Most theoretical work dealing with insurance fraud has focused on the instances of filing excessive or unjustified claims (see e.g. Picard, 1996; Bond and Crocker, 1997; Boyer and Schiller, 2003). However, another dangerous type of fraudulent behavior, sometimes referred to as underwriting fraud (see Viaene and Dedene, 2004, p. 315), involves concealing of risk-relevant information by the proposed insured. To name just a few examples, in auto insurance a policyholder may misreport his place of residence, identity (and especially age) of the main car user or claim history with the previous insurer.Footnote 2 In the United States, misrepresentation of payroll to obtain lower Workers’ Compensation premiums is another typical underwriting fraud (cf. Derrig and Zicko, 2002).

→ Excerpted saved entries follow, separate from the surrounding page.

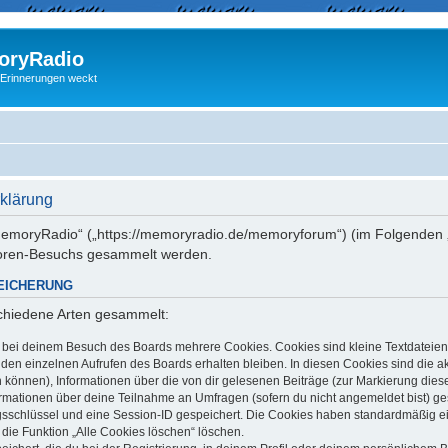
ryRadio
 Erinnerungen weckt
klärung
 „memoryRadio“ („https://memoryradio.de/memoryforum“) (im Folgenden „
Foren-Besuchs gesammelt werden.
EICHERUNG
schiedene Arten gesammelt:
t bei deinem Besuch des Boards mehrere Cookies. Cookies sind kleine Textdateien
en einzelnen Aufrufen des Boards erhalten bleiben. In diesen Cookies sind die aktu
können), Informationen über die von dir gelesenen Beiträge (zur Markierung dies
ormationen über deine Teilnahme an Umfragen (sofern du nicht angemeldet bist) g
ngsschlüssel und eine Session-ID gespeichert. Die Cookies haben standardmäßig ein
 die Funktion „Alle Cookies löschen“ löschen.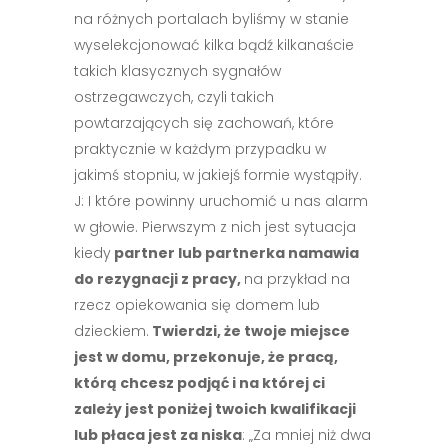
na różnych portalach byliśmy w stanie
wyselekcjonować kilka bądź kilkanaście
takich klasycznych sygnałów
ostrzegawczych, czyli takich
powtarzających się zachowań, które
praktycznie w każdym przypadku w
jakimś stopniu, w jakiejś formie wystąpiły.
J: I które powinny uruchomić u nas alarm
w głowie. Pierwszym z nich jest sytuacja
kiedy
partner lub partnerka namawia
do rezygnacji z pracy,
na przykład na
rzecz opiekowania się domem lub
dzieckiem.
Twierdzi, że twoje miejsce
jest w domu, przekonuje, że pracą,
którą chcesz podjąć i na której ci
zależy jest poniżej twoich kwalifikacji
lub płaca jest za niska
: „Za mniej niż dwa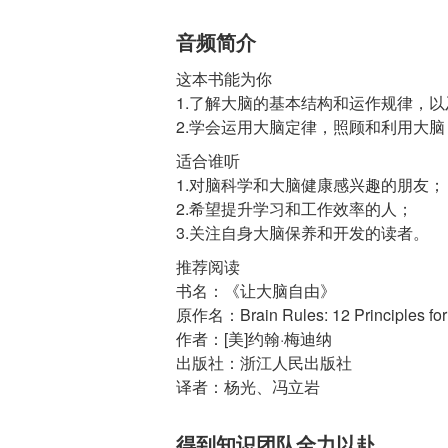
音频简介
这本书能为你
1.了解大脑的基本结构和运作规律，以
2.学会运用大脑定律，照顾和利用大
适合谁听
1.对脑科学和大脑健康感兴趣的朋友；
2.希望提升学习和工作效率的人；
3.关注自身大脑保养和开发的读者。
推荐阅读
书名：《让大脑自由》
原作名：Brain Rules: 12 Principles for 
作者：[美]约翰·梅迪纳
出版社：浙江人民出版社
译者：杨光、冯立岩
得到知识团队全力以赴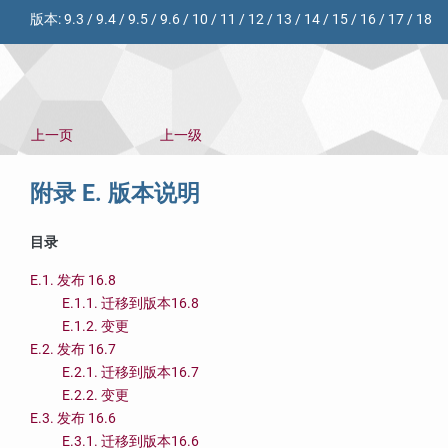
版本:
9.3
/
9.4
/
9.5
/
9.6
/
10
/
11
/
12
/
13
/
14
/
15
/
16
/
17
/
18
上一页
上一级
附录 E. 版本说明
目录
E.1. 发布 16.8
E.1.1. 迁移到版本16.8
E.1.2. 变更
E.2. 发布 16.7
E.2.1. 迁移到版本16.7
E.2.2. 变更
E.3. 发布 16.6
E.3.1. 迁移到版本16.6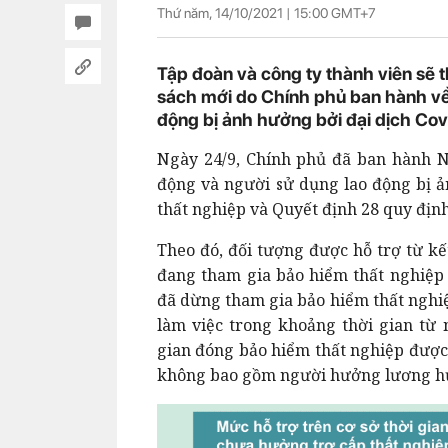
Thứ năm, 14/10/2021 |
15:00
GMT+7
Tập đoàn và công ty thành viên sẽ
sách mới do Chính phủ ban hành về 
động bị ảnh hưởng bởi đại dịch Cov
Ngày 24/9, Chính phủ đã ban hành Ng
động và người sử dụng lao động bị ả
thất nghiệp và Quyết định 28 quy định
Theo đó, đối tượng được hỗ trợ từ kế
đang tham gia bảo hiểm thất nghiệp 
đã dừng tham gia bảo hiểm thất nghi
làm việc trong khoảng thời gian từ 
gian đóng bảo hiểm thất nghiệp được 
không bao gồm người hưởng lương h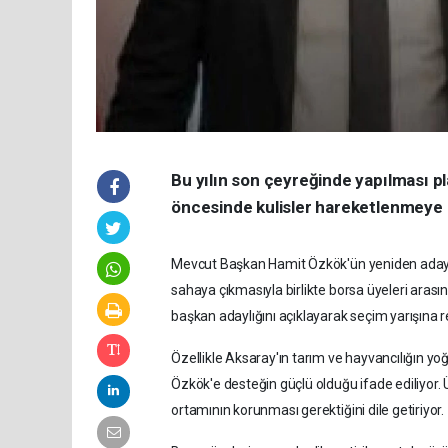
Bu yılın son çeyreğinde yapılması p
öncesinde kulisler hareketlenmeye 
Mevcut Başkan Hamit Özkök'ün yeniden aday o
sahaya çıkmasıyla birlikte borsa üyeleri ara
başkan adaylığını açıklayarak seçim yarışına 
Özellikle Aksaray'ın tarım ve hayvancılığın yoğ
Özkök'e desteğin güçlü olduğu ifade ediliyor. 
ortamının korunması gerektiğini dile getiriyor.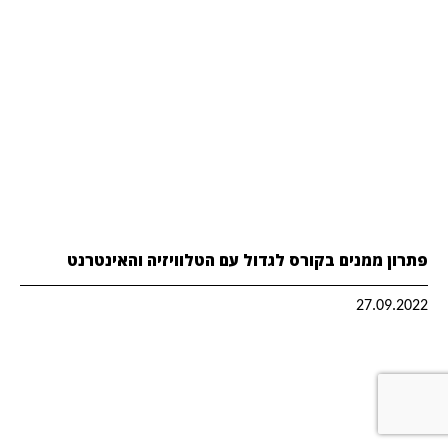
פתרון ממנים בקורס לגדול עם הטלוויזיה והאינטרנט
27.09.2022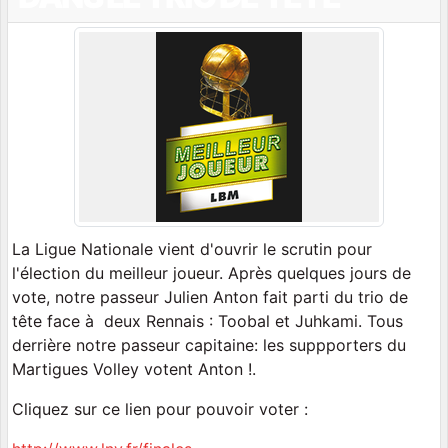
La Ligue Nationale vient d'ouvrir le scrutin pour
l'élection du meilleur joueur. Après quelques jours de
vote, notre passeur Julien Anton fait parti du trio de
tête face à deux Rennais : Toobal et Juhkami. Tous
derrière notre passeur capitaine: les suppporters du
Martigues Volley votent Anton !.
Cliquez sur ce lien pour pouvoir voter :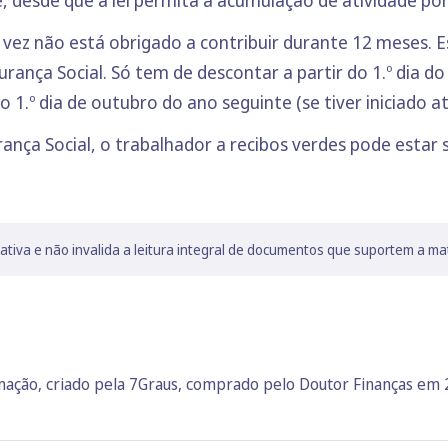
 vez não está obrigado a contribuir durante 12 meses. 
rança Social. Só tem de descontar a partir do 1.º dia do 
 1.º dia de outubro do ano seguinte (se tiver iniciado a
ança Social, o trabalhador a recibos verdes pode estar 
lativa e não invalida a leitura integral de documentos que suportem a ma
rmação, criado pela 7Graus, comprado pelo Doutor Finanças em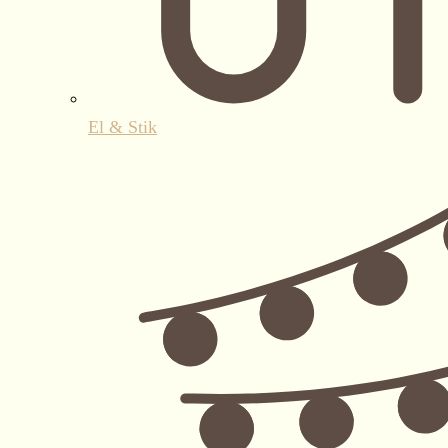
El & Stik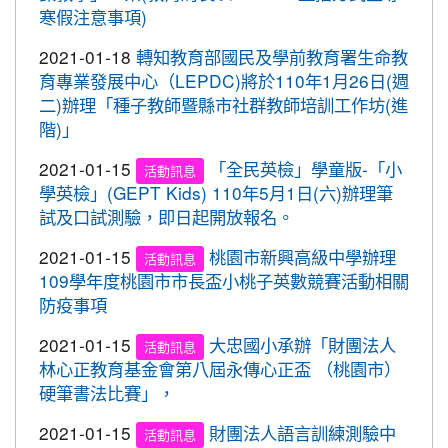
2020-09-08
清晨夜晚穿亮衣，運動散步才放
灣社區羽球聯誼賽成績優異
重要
寒假注意事項)
心。 交通部與桃園市政府關心您！
2020-09-10
本校學生參加109年桃園市運動會-
賀!
2021-01-18
轉知教育部國民及學前教育署生命教
市長盃滑輪溜冰錦標賽暨109年全民運動會代表隊選
育專業發展中心（LEPDC)將於110年1月26日(週
拔賽成績優異
二)辦理「種子教師暨縣市社群教師培訓工作坊(進
階)」
2020-09-04
本校學生參加2020YONEX一線入
賀!
魂全國國小羽球分齡賽成績優異
2021-01-15
「全民英檢」學童版-「小
活動訊息
2020-07-15
本校學生參加2020年第六屆新北市
學英檢」(GEPT Kids) 110年5月1日(六)辦理筆
賀!
寶獅萊夏季理事長盃溜冰錦標賽成績優異
試及口試測驗，即日起開放報名。
2020-07-08
本校學生參加109年桃園市運動會
賀!
2021-01-15
桃園市新興高級中學辦理
活動訊息
市長盃溜冰錦標賽成績優異
109學年度桃園市市長盃小桃子英數競賽活動相關
防疫事項
2020-03-11
109年校內美術比賽 得獎名單
賀!
2020-01-09
本校學生參加玄峰盃羽球錦標賽成
賀!
2021-01-15
大忠國小承辦「財團法人
活動訊息
績優異
林心正教育基金會第八屆永傳心正盃 （桃園市）
硬筆書法比賽」，
2019-12-20
本校學生參加108年臺北市中正盃
賀!
羽球錦標賽成績優異
2021-01-15
財團法人語言訓練測驗中
活動訊息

The workhorse in the literature on insurance fraud is the costly state verification model (Townsend, 1979). It is assumed that the insurer cannot, prima facie, distinguish between two or more actions that a policyholder might pursue, yet may undertake costly auditing in order to find the truth. Policyholder's action entails either admitting (or not) to be a “bad risk” (in the models of underwriting fraud) or filing (or not) a fake claim (in the models of claim fraud). The audit is typically assumed to be perfect and to come at a fixed unit cost. In the case of detecting an unlawful action, a monetary punishment (constrained by the law) may be imposed on the perpetrator. The general finding is that the insurer is best off committing to certain probability of auditing and therefore deterring fraud.Footnote 3 The essential distinction can be made between the models that allow the insurer to do that (e.g. Bond and Crocker, 1997; Alary and Besfamille, 2001) and those which do not (e.g. Picard 1996; Picard, 2002; Boyer 2003; Krawczyk, 2003). Whatever the assumption, it is often made rather ad hoc, based on anecdotal evidence. Some suggestions have been made in the literature as to how a credible commitment could come about (and will be discussed here in the concluding section).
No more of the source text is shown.